Original listing text, shown exactly as published by the company.
Responsibilities
- Serve as the product bridge between Cohere's safety research teams and North, ensuring that findings from model evaluations, red-teaming, and behavioral research translate into product-level guardrails, controls, and safeguards.
- Own the safety product roadmap for Cohere and North, prioritizing features based on research findings, observed misuse patterns, evolving threat vectors, and customer requirements.

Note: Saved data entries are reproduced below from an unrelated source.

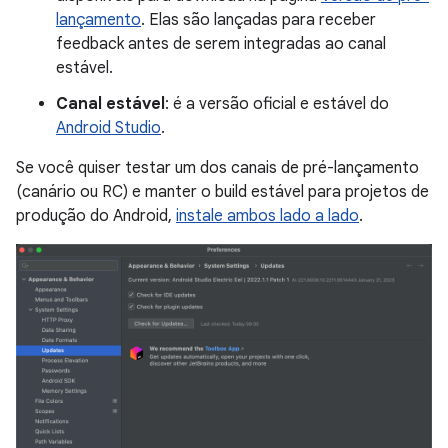
lançamento
. Elas são lançadas para receber
feedback antes de serem integradas ao canal
estável.
Canal estável
: é a versão oficial e estável do
Android Studio
.
Se você quiser testar um dos canais de pré-lançamento
(canário ou RC) e manter o build estável para projetos de
produção do Android,
instale ambos lado a lado
.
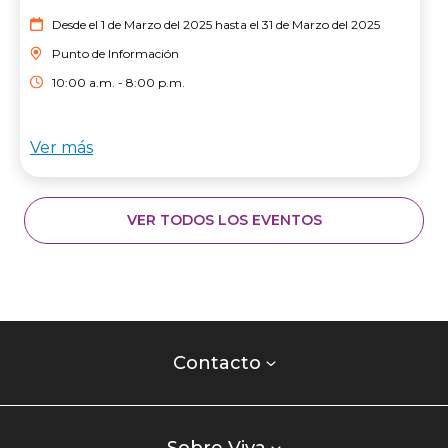
Desde el 1 de Marzo del 2025 hasta el 31 de Marzo del 2025
Punto de Información
10:00 a.m. - 8:00 p.m.
Ver más
VER TODOS LOS EVENTOS
Contacto
centro
Contacto
comercial
Listados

- Partner with modeling teams to scope and interpret safety evaluations — understanding how Cohere’s underlying models behave across adversarial inputs, edge cases, and high-stakes use cases.
- Define and drive evaluation frameworks for assessing how safety properties hold up as models and product capabilities evolve, ensuring regressions surface before they reach customers.
- Coordinate the development of guardrails and intervention mechanisms — working across research, engineering, and policy to determine where and how safety controls should be implemented within North's product layer.
- Monitor the AI safety research landscape — from prompt injection and jailbreaks to emerging misuse patterns in agentic systems — and ensure North's roadmap reflects what the research is surfacing.
- Build processes for scaling safety review as North's surface area grows, including how new features get assessed for safety risk before launch.
Requirements
- 5+ years of product management or research operations experience, with meaningful time working alongside research or ML teams at a technology or AI company.
- Technical depth sufficient to engage credibly with safety researchers: you don't need to run evals yourself, but you need to understand what they mean and ask the right questions.
- Genuine interest in AI safety and model behavior, including the real-world implications of deploying LLMs in enterprise contexts.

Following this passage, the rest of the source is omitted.